Kopieën van de adresboeken zijn raadpleegbaar op de studiezaal. Zij zijn ook in te zien via de website.

Wijk- en huisnummers
De gemeente Breda kende tot 1897 een wijknummering, daarna een nummering per straat. Voor de omliggende gemeenten lag de overgang van wijk- naar straatnummering ná 1945.
Bestonden huizen al voor 1810 dan kun je via de overzichten, van een wijknummer teruggaan naar het pondboeknummer van de Bredase huizen in de zeventiende en achttiende eeuw.
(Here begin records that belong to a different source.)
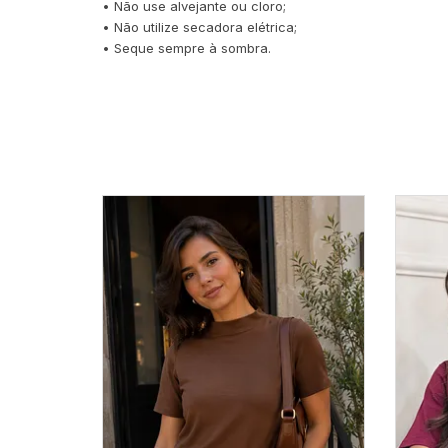
• Não use alvejante ou cloro;
• Não utilize secadora elétrica;
• Seque sempre à sombra.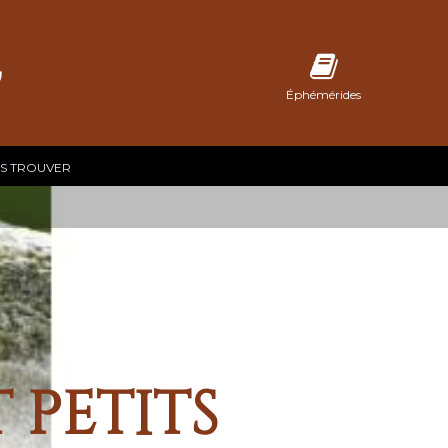
C
Éphémérides
S TROUVER
 petits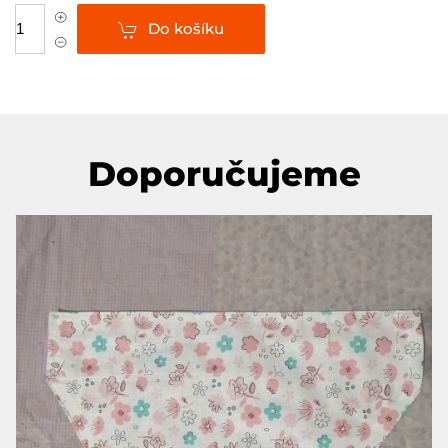
Do košíku
Doporučujeme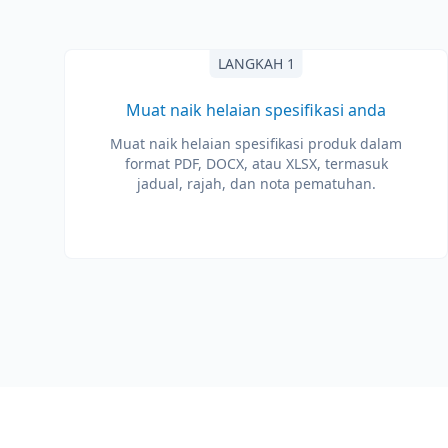
LANGKAH 1
Muat naik helaian spesifikasi anda
Muat naik helaian spesifikasi produk dalam
format PDF, DOCX, atau XLSX, termasuk
jadual, rajah, dan nota pematuhan.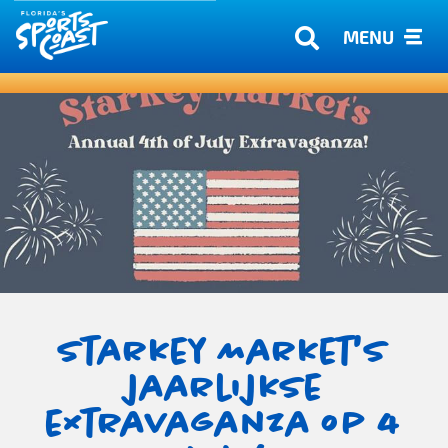
MENU
Starkey Market's
jaarlijkse
extravaganza op 4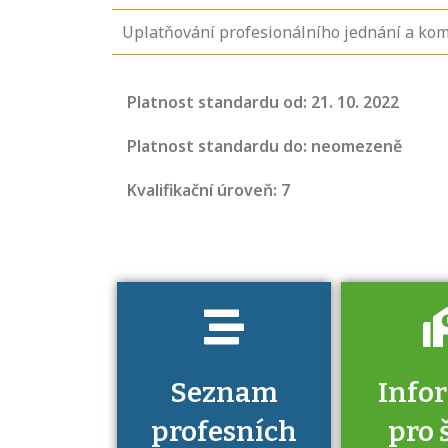
Uplatňování profesionálního jednání a kom
Projděte si
seznam
Platnost standardu od: 21. 10. 2022
profesních
kvalifikací. Víte,
Platnost standardu do: neomezeně
jaké dovednosti
Kvalifikační úroveň: 7
musíte pro danou
kvalifikaci
prokázat?
Seznam
Info
profesních
pro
De concordanties die wijk- en huisnummers (en eventueel pondboeknummers) verbinden, vind je op de studiezaal en op onze website.

3. Gebouw en omgeving

Bouwtekeningen
In de tweede helft van de negentiende eeuw nam de stadsbevolking enorm toe. Dit werd opgevangen door huizen die niet altijd even bewoonbaar waren. De Woningwet van 1901 zorgde voor landelijke regels voor bouwen. Van huizen die na die tijd gebouwd zijn, is de kans groot dat er in het archief een bouwvergunning aanwezig is.
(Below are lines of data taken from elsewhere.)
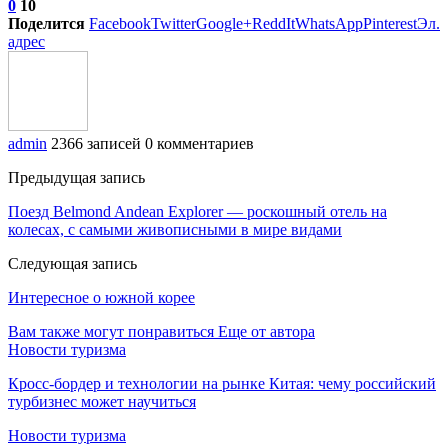
0
10
Поделится
Facebook
Twitter
Google+
ReddIt
WhatsApp
Pinterest
Эл.
адрес
admin
2366 записей
0 комментариев
Предыдущая запись
Поезд Belmond Andean Explorer — роскошный отель на
колесах, с самыми живописными в мире видами
Следующая запись
Интересное о южной корее
Вам также могут понравиться
Еще от автора
Новости туризма
Кросс-бордер и технологии на рынке Китая: чему российский
турбизнес может научиться
Новости туризма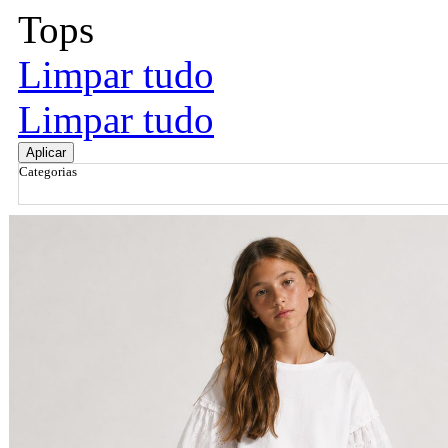
Tops
Limpar tudo
Limpar tudo
Aplicar
Categorias
Ordenar por
Relevância
Relevância
Preço Crescente
Preço Decrescente
Nome do Produto A - Z
Nome do Produto Z - A
Filtrar & Ordenar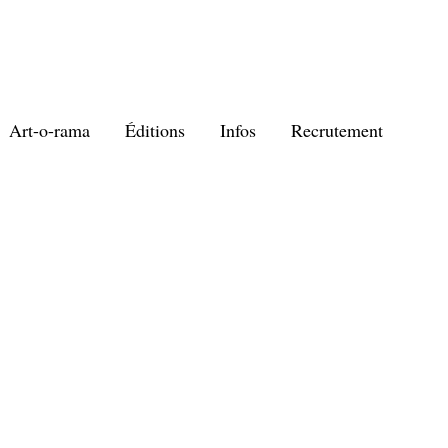
Art-o-rama
Éditions
Infos
Recrutement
Bouwtekeningen van voor 1996 zijn grotendeels gedigitaliseerd en op te vragen via een formulier bij bouwdossiers op onze site. Bouwtekeningen na 1996 kun je aanvragen via de site van de gemeente Breda 'Bouwen, verbouwen en wonen'.

Bouwkundige rapporten
Van een flink aantal panden binnen de gemeente, is er een rapport over de bouwhistorie in onze bibliotheek aanwezig.

Overige bronnen
Dat brengt ons vanzelf op een bron die je beslist niet over het hoofd mag zien. In de collectie Boeken, tijdschriften en krantenartikelen van het Stadsarchief Breda kun je over veel huizen, straten en wijken publicaties vinden. Ook de verzameling Foto’s en Films die je op onze website kunt raadplegen, bevat een groot aantal afbeeldingen van straten, huizen en wijken. Wij wensen je een spannende zoektocht!